Session 4: Reproducing and Fixing Intermittent Failures
Synopsis
Addresses flaky bugs caused by timing, networking, and environmental variation, with methods for controlled reproduction and systematic diagnosis.
Session Content
Session 4: Reproducing and Fixing Intermittent Failures
Duration: ~45 minutes
Audience: Python developers with basic programming knowledge learning MicroPython on Raspberry Pi Pico 2 W
Format: Theory + hands-on exercises
Session Goals
By the end of this session, learners will be able to:
- Recognize common causes of intermittent failures in embedded MicroPython programs
- Reproduce flaky behavior in a controlled way
- Use logging, timing, and assertions to isolate problems
- Fix race-like behavior caused by timing, blocking code, and unstable inputs
- Apply practical debugging techniques to Pico 2 W IoT and hardware projects
Prerequisites
- Raspberry Pi Pico 2 W
- USB cable
- Thonny IDE installed
- Basic familiarity with:
- variables, functions, loops, and exceptions in Python
- uploading and running MicroPython code on Pico
- Optional hardware for exercises:
- built-in LED
- push button
- external LED + 220Ω resistor
- breadboard and jumper wires
Development Environment Setup
Thonny Setup
- Install Thonny on your computer.
- Connect the Raspberry Pi Pico 2 W via USB.
- In Thonny:
- Go to Tools → Options → Interpreter
- Select MicroPython (Raspberry Pi Pico)
- Choose the correct serial port for the Pico
- Confirm the REPL works by typing:
print("Hello from Pico")
Expected output:
Hello from Pico
Recommended Workflow
- Save code to the Pico as
main.pyfor auto-run on boot - Use
Ctrl+Cin Thonny REPL to stop a running program - Use
Ctrl+Dto soft reboot the Pico - Add clear debug prints when testing intermittent behavior
Session Outline
- What intermittent failures look like
- Common embedded causes
- Reproducing flaky behavior reliably
- Debugging tools and strategies
- Hands-on lab: button-triggered LED failure
- Fixing the issue with debouncing and timing safeguards
- Wrap-up and best practices
1) Theory: What Are Intermittent Failures?

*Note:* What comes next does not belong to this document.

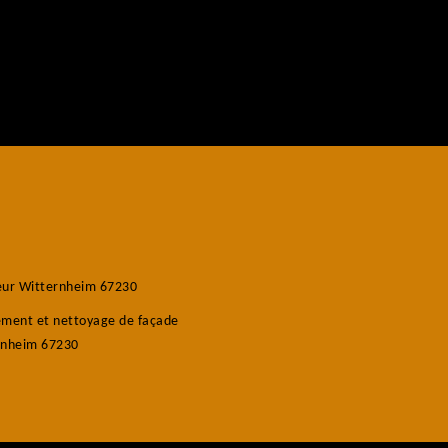
eur Witternheim 67230
ement et nettoyage de façade
rnheim 67230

Intermittent failures are problems that do not happen every time. They may appear:
- only on some button presses
- only after running for a while
- only when power is unstable
- only when sensor readings change quickly
- only when code blocks too long
Typical Symptoms
- LED sometimes does not turn on
- sensor values occasionally jump to invalid numbers
- Wi-Fi reconnects unpredictably
- a button works sometimes and double-triggers
- program freezes after a few minutes
Why They Matter
Intermittent bugs are hard to reproduce, which makes them easy to misdiagnose. In embedded systems, timing and hardware interactions often expose bugs that never show up in desktop Python.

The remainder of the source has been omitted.